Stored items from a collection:
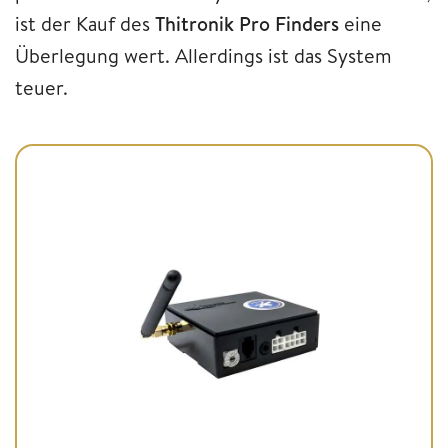
ist der Kauf des
Thitronik Pro Finders
eine
Überlegung wert. Allerdings ist das System
teuer.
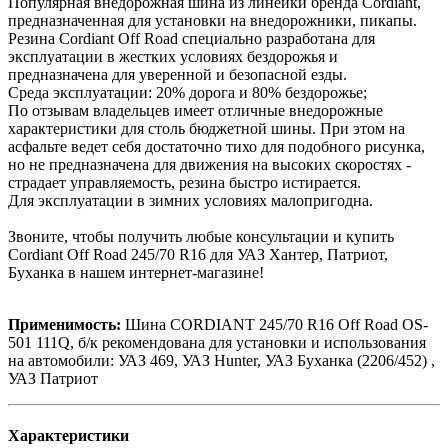
Популярная внедорожная шина из линейки бренда Cordiant,
предназначенная для установки на внедорожники, пикапы.
Резина Cordiant Off Road специально разработана для
эксплуатации в жестких условиях бездорожья и
предназначена для уверенной и безопасной езды.
Среда эксплуатации: 20% дорога и 80% бездорожье;
По отзывам владельцев имеет отличные внедорожные
характеристики для столь бюджетной шины. При этом на
асфальте ведет себя достаточно тихо для подобного рисунка,
но не предназначена для движения на высоких скоростях -
страдает управляемость, резина быстро истирается.
Для эксплуатации в зимних условиях малопригодна.
Звоните, чтобы получить любые консультации и купить
Cordiant Off Road 245/70 R16 для УАЗ Хантер, Патриот,
Буханка в нашем интернет-магазине!
Применимость:
Шина CORDIANT 245/70 R16 Off Road OS-
501 111Q, б/к рекомендована для установки и использования
на автомобили: УАЗ 469, УАЗ Hunter, УАЗ Буханка (2206/452) ,
УАЗ Патриот
Характеристики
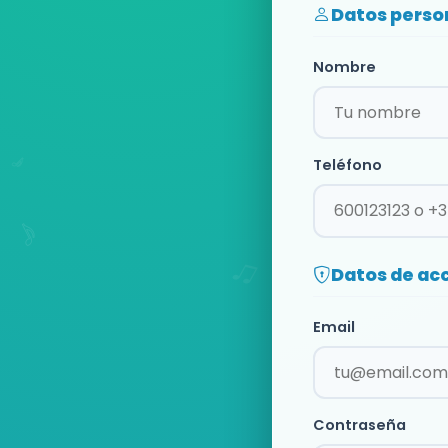
Datos perso
Nombre
Teléfono
Datos de ac
Email
Contraseña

- [Aim of the exercise]:
Each line above that carries the string "предназначена" has to be returned.

- [The completed task]:
предназначена для уверенной и безопасной езды.
но не предназначена для движения на высоких скоростях -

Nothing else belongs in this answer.